DESCRIPTION OF THE TASK: Return, in their exact form, the lines that lie between the start of the data below and the line containing "sta de aprovados(as)", with both ends included.

MATERIAL PROVIDED:
━━━━━━━━━━━━━━━━━━━━
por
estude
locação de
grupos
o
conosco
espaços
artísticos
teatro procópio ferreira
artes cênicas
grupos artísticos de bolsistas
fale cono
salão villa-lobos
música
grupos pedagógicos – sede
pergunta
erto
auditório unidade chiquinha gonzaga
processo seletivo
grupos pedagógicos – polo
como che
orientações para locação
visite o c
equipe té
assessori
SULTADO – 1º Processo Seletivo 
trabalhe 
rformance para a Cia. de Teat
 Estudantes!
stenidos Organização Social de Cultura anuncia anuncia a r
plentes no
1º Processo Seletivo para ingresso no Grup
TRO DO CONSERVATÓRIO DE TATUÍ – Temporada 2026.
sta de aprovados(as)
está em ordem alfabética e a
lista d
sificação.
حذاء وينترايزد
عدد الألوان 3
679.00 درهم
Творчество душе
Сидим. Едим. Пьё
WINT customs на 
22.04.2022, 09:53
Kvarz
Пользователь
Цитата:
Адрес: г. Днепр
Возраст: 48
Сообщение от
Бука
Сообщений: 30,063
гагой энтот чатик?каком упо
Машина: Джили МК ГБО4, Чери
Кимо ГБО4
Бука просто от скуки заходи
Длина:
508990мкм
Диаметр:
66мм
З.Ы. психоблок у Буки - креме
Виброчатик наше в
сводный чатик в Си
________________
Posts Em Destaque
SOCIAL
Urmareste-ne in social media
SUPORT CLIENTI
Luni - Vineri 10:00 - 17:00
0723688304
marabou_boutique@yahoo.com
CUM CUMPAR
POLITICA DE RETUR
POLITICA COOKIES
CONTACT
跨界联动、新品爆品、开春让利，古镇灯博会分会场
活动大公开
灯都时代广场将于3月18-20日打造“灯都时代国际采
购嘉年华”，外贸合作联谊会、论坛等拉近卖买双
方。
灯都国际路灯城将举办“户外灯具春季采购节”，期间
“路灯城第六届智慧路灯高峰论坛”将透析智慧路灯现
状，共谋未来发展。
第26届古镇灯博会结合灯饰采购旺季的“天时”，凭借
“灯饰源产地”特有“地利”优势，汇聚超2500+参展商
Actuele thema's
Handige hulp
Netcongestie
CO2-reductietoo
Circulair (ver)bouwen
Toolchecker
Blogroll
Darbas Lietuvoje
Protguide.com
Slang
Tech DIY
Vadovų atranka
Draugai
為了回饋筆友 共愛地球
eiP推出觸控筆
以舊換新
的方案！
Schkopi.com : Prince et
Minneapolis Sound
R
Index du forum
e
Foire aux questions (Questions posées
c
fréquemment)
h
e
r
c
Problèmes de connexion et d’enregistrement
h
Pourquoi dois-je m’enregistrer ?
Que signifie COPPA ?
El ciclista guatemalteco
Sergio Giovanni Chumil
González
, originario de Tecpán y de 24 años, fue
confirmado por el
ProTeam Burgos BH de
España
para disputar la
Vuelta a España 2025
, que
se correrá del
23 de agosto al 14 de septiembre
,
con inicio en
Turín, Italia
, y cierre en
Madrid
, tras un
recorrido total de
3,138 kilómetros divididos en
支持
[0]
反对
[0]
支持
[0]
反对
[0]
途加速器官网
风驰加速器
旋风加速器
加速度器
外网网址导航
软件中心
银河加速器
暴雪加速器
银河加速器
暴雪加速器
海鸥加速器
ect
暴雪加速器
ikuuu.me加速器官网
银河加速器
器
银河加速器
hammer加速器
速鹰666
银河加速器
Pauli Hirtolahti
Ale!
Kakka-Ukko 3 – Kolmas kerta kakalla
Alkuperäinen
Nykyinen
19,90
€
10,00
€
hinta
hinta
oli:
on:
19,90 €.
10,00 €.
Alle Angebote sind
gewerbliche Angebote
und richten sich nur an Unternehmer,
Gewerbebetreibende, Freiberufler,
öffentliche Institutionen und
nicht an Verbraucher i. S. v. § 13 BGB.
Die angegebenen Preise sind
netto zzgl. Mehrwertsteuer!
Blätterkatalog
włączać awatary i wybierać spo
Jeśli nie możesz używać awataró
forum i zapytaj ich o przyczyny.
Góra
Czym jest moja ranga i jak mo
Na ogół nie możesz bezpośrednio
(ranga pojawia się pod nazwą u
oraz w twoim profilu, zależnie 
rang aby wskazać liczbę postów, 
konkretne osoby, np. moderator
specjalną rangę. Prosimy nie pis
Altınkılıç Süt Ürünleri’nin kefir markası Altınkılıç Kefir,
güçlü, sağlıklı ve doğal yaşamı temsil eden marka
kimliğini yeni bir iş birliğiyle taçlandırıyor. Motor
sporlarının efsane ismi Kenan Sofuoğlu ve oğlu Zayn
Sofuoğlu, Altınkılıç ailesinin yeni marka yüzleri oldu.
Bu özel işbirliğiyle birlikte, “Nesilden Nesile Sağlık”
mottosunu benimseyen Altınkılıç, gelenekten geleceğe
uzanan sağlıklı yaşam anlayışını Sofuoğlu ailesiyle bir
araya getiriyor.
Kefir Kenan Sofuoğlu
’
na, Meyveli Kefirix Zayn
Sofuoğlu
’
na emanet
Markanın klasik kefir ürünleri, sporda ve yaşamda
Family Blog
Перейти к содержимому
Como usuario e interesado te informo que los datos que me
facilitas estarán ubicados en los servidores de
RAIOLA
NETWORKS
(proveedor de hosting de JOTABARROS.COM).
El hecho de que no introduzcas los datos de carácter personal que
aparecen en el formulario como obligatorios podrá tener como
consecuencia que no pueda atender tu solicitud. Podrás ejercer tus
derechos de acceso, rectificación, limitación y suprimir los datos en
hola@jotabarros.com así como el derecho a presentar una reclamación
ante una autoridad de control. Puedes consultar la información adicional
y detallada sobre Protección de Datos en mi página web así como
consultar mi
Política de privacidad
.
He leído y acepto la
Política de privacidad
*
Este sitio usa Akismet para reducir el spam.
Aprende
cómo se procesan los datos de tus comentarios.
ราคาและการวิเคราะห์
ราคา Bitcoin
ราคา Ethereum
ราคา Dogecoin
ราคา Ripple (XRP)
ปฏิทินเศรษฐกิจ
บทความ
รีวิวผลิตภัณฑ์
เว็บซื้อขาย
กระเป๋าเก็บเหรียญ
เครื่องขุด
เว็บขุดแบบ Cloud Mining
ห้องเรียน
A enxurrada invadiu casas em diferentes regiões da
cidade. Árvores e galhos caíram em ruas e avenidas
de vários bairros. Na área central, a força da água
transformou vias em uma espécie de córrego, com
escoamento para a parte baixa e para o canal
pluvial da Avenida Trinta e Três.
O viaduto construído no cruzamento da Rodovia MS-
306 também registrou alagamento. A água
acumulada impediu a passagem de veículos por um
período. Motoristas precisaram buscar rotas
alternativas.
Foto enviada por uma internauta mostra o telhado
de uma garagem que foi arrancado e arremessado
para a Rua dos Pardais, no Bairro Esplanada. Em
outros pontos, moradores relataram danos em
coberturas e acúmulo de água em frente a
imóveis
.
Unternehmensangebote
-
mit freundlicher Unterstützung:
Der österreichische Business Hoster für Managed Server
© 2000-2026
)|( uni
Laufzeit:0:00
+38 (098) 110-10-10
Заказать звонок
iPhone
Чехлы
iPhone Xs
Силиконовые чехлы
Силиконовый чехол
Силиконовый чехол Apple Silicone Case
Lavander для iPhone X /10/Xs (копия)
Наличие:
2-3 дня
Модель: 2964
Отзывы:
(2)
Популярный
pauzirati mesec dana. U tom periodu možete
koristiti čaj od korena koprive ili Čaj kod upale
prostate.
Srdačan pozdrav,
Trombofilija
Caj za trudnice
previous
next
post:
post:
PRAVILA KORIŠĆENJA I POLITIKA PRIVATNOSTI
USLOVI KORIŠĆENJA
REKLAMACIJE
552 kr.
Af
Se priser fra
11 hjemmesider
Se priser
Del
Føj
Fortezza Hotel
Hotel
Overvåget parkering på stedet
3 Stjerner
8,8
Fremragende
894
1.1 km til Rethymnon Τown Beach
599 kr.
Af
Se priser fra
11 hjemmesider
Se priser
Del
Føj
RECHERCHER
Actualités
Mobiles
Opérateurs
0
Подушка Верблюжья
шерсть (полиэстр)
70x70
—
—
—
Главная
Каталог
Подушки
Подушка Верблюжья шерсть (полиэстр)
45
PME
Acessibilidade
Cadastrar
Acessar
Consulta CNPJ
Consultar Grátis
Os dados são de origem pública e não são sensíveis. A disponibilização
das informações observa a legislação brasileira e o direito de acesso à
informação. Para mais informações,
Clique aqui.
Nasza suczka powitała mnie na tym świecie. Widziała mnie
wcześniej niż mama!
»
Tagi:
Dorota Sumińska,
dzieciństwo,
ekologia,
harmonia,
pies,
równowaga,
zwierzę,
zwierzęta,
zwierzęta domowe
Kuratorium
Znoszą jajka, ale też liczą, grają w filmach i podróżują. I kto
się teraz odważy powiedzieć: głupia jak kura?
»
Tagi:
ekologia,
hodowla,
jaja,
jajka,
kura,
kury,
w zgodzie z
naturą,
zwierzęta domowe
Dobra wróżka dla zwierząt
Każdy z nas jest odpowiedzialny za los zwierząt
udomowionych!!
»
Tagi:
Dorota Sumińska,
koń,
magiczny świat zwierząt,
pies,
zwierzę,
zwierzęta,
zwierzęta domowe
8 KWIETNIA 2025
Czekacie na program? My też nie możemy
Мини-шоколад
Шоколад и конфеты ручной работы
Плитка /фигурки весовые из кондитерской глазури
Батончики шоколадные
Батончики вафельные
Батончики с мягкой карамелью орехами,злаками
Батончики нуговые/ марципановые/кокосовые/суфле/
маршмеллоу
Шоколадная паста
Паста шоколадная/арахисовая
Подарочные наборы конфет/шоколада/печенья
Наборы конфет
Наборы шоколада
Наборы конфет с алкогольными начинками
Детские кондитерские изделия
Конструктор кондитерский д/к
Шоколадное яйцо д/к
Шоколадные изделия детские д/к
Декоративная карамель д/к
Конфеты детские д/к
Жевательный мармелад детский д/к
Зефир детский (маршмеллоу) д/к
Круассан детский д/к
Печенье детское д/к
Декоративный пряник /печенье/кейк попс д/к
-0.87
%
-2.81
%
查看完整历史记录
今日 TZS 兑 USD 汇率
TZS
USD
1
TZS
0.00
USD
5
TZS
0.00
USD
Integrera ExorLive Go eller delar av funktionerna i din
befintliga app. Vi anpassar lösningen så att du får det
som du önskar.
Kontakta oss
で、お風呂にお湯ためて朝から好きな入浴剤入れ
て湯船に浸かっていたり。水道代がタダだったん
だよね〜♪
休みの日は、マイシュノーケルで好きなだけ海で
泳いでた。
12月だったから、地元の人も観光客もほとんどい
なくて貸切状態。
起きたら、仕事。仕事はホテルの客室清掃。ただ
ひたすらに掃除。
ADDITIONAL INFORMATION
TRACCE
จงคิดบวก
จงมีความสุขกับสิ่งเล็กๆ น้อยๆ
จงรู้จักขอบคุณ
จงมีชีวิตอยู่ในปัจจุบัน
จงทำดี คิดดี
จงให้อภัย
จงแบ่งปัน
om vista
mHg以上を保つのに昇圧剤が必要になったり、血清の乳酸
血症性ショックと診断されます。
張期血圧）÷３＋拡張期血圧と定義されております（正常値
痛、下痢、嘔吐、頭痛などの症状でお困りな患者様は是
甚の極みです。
━━━━━━━━━━━━━━━━━━━━
SOLUTION FOR THIS PROBLEM:
por
estude
locação de
grupos
o
conosco
espaços
artísticos
teatro procópio ferreira
artes cênicas
grupos artísticos de bolsistas
fale cono
salão villa-lobos
música
grupos pedagógicos – sede
pergunta
erto
auditório unidade chiquinha gonzaga
processo seletivo
grupos pedagógicos – polo
como che
orientações para locação
visite o c
equipe té
assessori
SULTADO – 1º Processo Seletivo 
trabalhe 
rformance para a Cia. de Teat
 Estudantes!
stenidos Organização Social de Cultura anuncia anuncia a r
plentes no
1º Processo Seletivo para ingresso no Grup
TRO DO CONSERVATÓRIO DE TATUÍ – Temporada 2026.
sta de aprovados(as)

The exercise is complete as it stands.